_TASK BRIEF_.
Copy out, from the entries below, each line holding the string "ключ".

[Extracted records]

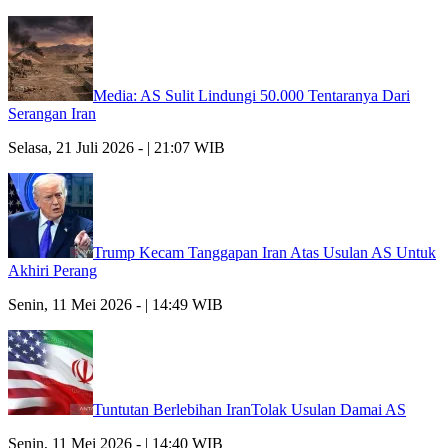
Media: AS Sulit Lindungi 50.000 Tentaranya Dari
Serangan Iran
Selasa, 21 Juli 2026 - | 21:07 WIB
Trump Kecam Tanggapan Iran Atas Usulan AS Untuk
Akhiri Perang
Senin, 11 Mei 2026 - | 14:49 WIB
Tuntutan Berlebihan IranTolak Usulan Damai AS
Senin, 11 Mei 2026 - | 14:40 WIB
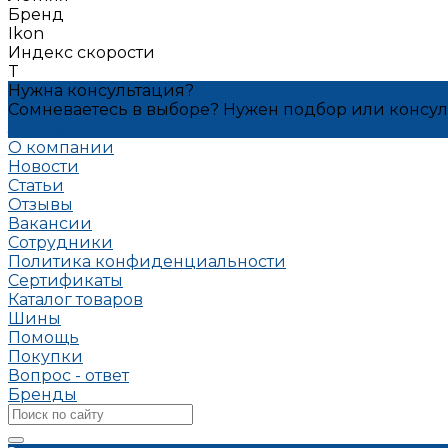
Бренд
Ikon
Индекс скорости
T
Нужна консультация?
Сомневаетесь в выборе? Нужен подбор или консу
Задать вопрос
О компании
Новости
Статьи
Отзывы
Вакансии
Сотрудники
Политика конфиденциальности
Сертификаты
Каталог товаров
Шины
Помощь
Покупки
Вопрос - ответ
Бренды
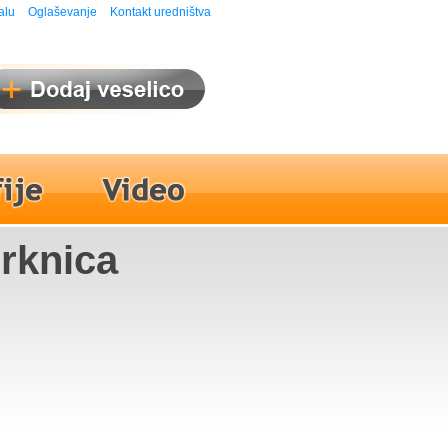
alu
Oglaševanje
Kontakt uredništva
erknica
--
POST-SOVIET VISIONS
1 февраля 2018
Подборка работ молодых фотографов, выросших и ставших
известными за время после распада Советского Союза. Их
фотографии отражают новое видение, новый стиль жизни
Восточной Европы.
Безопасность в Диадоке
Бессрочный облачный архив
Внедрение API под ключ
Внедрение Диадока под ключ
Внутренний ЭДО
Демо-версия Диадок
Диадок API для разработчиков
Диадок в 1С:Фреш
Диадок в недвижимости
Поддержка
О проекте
--
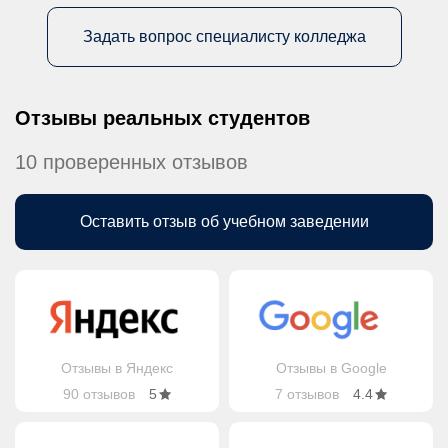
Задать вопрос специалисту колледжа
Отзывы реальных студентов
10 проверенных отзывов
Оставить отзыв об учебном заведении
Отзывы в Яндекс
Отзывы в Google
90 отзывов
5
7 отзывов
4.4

_RESPONSE BELOW_.
Внедрение API под ключ
Внедрение Диадока под ключ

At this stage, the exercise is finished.